Keith Ward gives a concise overview and defense of metaphysical idealism:
This lecture is essentially a summary of the argument from his 2010 book More Than Matter. The basic claim is that mind or consciousness is a fundamental component or aspect of reality, and it can’t be reduced to or explained exhaustively in material terms. Ward points out that we’re immediately aware of consciousness, while the material world–at least as it appears to us–is something that is in part constructed by our minds. This doesn’t mean that the physical world isn’t real; but it does suggest that there’s something problematic about arguing for the reduction of mind to an aspect of reality that is itself partly mind-constituted. Minds are the only “things-in-themselves” we know first hand. On that basis, Ward says
What idealists maintain is that the ultimate nature of reality itself is mind-like, and that human and other finite minds are the best clues we have to what objective reality is like. The cosmos is not a mindless, unconscious, valueless, purposeless, yet somehow strangely intelligible, mechanism. Such a view is the result of extrapolating a machine-model, very useful in many scientific contexts, to provide the most comprehensive and adequate picture of the real cosmos.
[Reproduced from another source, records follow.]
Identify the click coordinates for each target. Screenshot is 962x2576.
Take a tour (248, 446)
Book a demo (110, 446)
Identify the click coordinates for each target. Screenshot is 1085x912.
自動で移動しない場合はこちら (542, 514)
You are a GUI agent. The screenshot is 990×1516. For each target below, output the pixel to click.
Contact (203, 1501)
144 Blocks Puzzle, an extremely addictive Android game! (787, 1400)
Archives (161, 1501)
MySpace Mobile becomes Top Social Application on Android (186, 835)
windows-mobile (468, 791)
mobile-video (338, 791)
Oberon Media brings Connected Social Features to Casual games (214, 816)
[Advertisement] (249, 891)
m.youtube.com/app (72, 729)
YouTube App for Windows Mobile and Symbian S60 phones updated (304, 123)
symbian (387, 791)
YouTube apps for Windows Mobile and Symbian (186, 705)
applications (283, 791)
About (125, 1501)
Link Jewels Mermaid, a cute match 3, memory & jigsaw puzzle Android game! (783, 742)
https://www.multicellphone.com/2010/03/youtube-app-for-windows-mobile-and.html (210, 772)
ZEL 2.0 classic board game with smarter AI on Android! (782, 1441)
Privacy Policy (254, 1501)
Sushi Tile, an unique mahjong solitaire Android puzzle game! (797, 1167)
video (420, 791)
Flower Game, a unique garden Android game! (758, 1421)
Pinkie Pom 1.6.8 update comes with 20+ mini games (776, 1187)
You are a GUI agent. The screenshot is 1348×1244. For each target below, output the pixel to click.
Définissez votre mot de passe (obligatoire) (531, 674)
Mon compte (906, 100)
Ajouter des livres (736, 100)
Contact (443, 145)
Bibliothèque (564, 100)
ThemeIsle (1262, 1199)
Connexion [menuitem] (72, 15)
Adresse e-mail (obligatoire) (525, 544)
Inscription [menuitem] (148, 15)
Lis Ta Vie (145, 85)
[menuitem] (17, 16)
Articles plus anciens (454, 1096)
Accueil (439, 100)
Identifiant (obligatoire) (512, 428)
Idealists propose that the human mind provides a better model from which to extrapolate to the cosmos as a whole. That is not because the cosmos looks like a very large human person or because there is some large person hovering just beyond the cosmos. It is because human minds play a creative and constructive role in producing the phenomenal world. They seem to point to a level of reality that is not merely phenomenal or an appearance to consciousness. Human minds generate an idea of reality as mind-like in a way that far transcends human mentality, yet that does include something like consciousness, value, and purpose as essential parts of its nature. (More Than Matter, p. 58)
Ward doesn’t claim to offer a knock-down argument for idealism, but he thinks it’s at least as reasonable as competing views, if not more so. He also points out that some form of idealism is arguably the majority view in the history of philosophy.
Even when I was an atheist, I never found materialism particularly compelling. And studying philosophy–particularly early modern philosophy–only reinforced that. It’s hard to come to grips with the arguments of Descartes, Leibniz, Locke, Berkeley, Hume, and Kant and still think that materialism is a straightforward, much less obviously true, understanding of reality.